Luego, Kino le preguntó dónde podría intercambiar o vender su ropa de invierno que ya no necesitaba.

“¡Oh!”, se sorprendió el hombre.

“Yo me encargo. Mañana le pediré a la tienda que abastece al hotel que te los compre por un buen precio, aunque esté hecho harapos. Somos socios desde hace mucho, deberían tenerlo en cuenta. Vuelve cuando empiece el festival”. Volvió a reírse en voz alta.

“Me será de gran ayuda”, dijo Kino.

“¡No hay de qué! ¡Los seres humanos viven para ayudar a los demás! ¡Eso significa ahora que soy alguien importante para ti, viajera!”, gritó sin respetar a la gente de su alrededor.

Kino echó un pequeño vistazo al vestíbulo y le preguntó:

“Por cierto, ¿yo puedo votar?”.

“Lo siento mucho, pero no se les permite a los viajeros”.


Era la mañana del segundo día desde que entró al país.

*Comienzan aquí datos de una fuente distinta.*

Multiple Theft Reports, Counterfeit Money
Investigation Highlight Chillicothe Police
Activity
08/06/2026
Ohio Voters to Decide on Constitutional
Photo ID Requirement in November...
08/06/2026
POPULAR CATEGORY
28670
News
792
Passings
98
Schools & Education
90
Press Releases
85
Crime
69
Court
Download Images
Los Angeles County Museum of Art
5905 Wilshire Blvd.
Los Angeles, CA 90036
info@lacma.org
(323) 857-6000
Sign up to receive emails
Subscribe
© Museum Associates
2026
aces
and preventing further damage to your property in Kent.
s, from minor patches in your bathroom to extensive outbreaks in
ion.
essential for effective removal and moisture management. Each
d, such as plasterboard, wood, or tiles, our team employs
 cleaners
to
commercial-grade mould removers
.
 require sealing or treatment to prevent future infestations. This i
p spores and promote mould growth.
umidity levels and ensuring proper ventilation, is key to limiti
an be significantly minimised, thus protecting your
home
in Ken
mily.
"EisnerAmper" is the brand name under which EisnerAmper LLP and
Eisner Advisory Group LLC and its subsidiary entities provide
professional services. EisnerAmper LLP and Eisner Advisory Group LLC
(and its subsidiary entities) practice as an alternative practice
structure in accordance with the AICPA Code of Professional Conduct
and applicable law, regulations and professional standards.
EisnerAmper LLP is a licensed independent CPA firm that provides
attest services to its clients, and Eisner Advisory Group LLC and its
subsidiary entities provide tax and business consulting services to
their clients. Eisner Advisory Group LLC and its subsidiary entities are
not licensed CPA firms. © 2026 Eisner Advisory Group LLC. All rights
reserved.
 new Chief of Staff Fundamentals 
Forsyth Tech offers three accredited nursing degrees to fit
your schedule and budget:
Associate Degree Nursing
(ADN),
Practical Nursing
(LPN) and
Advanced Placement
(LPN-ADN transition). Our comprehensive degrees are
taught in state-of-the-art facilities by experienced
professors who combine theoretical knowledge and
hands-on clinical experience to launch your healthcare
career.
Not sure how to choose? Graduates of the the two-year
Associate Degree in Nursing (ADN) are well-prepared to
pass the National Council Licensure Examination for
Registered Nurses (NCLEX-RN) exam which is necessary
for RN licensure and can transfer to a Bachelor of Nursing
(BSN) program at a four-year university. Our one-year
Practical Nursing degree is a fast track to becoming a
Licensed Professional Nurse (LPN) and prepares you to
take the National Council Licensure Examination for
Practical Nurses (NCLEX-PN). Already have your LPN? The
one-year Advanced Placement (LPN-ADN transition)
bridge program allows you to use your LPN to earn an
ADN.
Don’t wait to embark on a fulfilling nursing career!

Kino se levantó al amanecer. Realizó sus ejercicios junto a Hermes, que dormía profundamente. Practicó como usar su persuader llamada Canon y le hizo mantenimiento.

Mientras desayunaba, se lanzaron muchos fuegos artificiales. Por la carretera, pasaba un vehículo publicitario anunciando: ”Hoy es el día de las elecciones. No os olvidéis de votar.”


Después de comer, volvió a su habitación.

Abrió la mochila y sacó la gruesa chaqueta y pantalones de invierno, la gorra con orejeras y los guantes de piel. Los dobló cuidadosamente y los puso sobre el escritorio.

Se quedó mirándolos y susurró:

“Me habéis sido de gran ayuda... Gracias”.

“De nada”, dijo Hermes.

“Vaya, ya estabas despierto”, se giró hacia él sonriendo.

“No, hablaba en sueños”.

“Lo que hay que ver... Ya era hora de que te levantaras”, dijo Kino. Y Hermes contestó con voz grave:

“Es difícil, ¿sabes? En primavera, uno duerme un sueño que no conoce el amanecer”.

“......”

Kino se quedó callada.

“¿Qué pasa, Kino?”.

“No te equivocas”.

“Qué grosera”.


Kino y Hermes fueron a visitar la votación. Siguieron a la gente que caminaba por la calle.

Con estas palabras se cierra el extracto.